# Thank you to Mark Sirota



## Portola (Nov 3, 2008)

I joined the Forums for the purpose of posting this thank you to Mark for showing how to set up a custom directory structure for importing photos! (See Tips & Tricks or www.lightroomqueen.com/community/showthread.php?t=3989.) This seemed like the most appropriate forum.
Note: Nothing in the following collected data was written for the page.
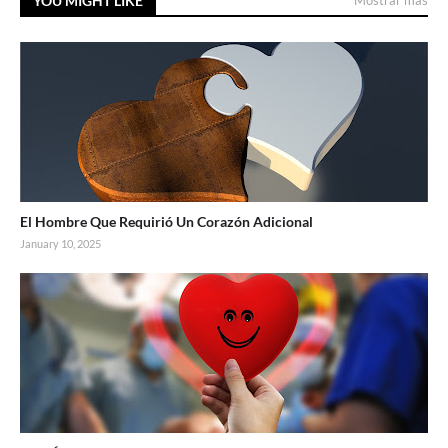
YOU MIGHT LIKE
Mostrar más
El Hombre Que Requirió Un Corazón Adicional
January 10, 2025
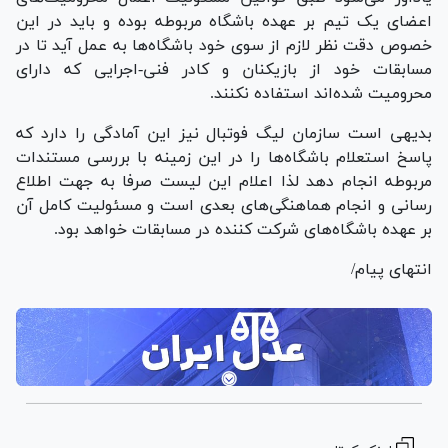
اعضای یک تیم بر عهده باشگاه مربوطه بوده و باید در این
خصوص دقت نظر لازم از سوی خود باشگاه‌ها به عمل آید تا در
مسابقات خود از بازیکنان و کادر فنی-اجرایی که دارای
محرومیت شده‌اند استفاده نکنند.
بدیهی است سازمان لیگ فوتبال نیز این آمادگی را دارد که
پاسخ استعلام باشگاه‌ها را در این زمینه با بررسی مستندات
مربوطه انجام دهد لذا اعلام این لیست صرفا به جهت اطلاع
رسانی و انجام هماهنگی‌های بعدی است و مسئولیت کامل آن
بر عهده باشگاه‌های شرکت کننده در مسابقات خواهد بود.
انتهای پیام/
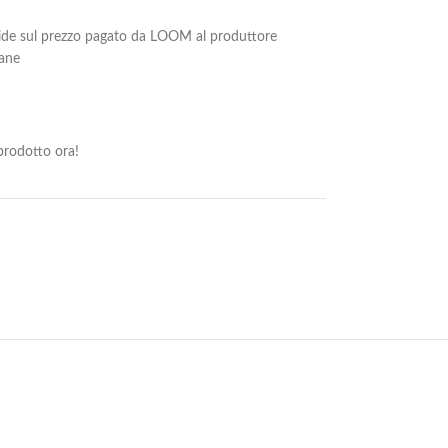
cide sul prezzo pagato da LOOM al produttore
iane
rodotto ora!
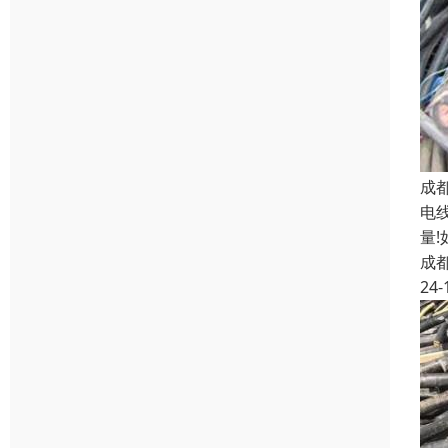
成
电
量
成
24-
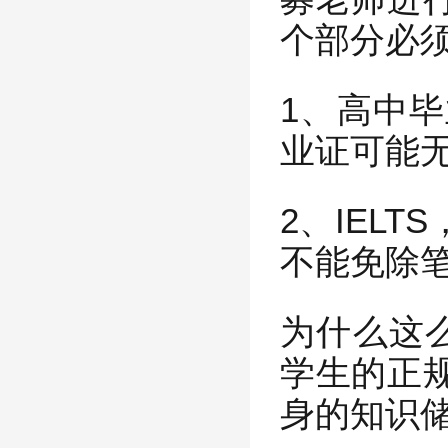
个部分必
1、高中
业证可能
2、IEL
不能免除
为什么这
学生的正
身的知识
I've used Breeze's excellent Downloader Pro for five years and I have a well-established directory structure I don't want to abandon. I'm starting a switch to Macintosh, though, which means I'll have to change to Image Ingester or something else for directory building. Why couldn't Lightroom just support a broader array of directory structures? Well, it does! I just needed Mark to show me how to do it.


----------



## Victoria Bampton (Nov 3, 2008)

Well done Mark, and welcome Portola!


----------



## Mark Sirota (Nov 3, 2008)

You're very welcome.  I'm glad to hear it's been so helpful to so many (myself included)!


----------



## Kiwigeoff (Nov 4, 2008)

I'll throw in my thanks too Mark, well done !! You have put in a detailed feature request ?? :lol::lol:


----------



## Mark Sirota (Nov 4, 2008)

I have, though perhaps not in the current cycle (I have a large stack to submit one of these days)...


----------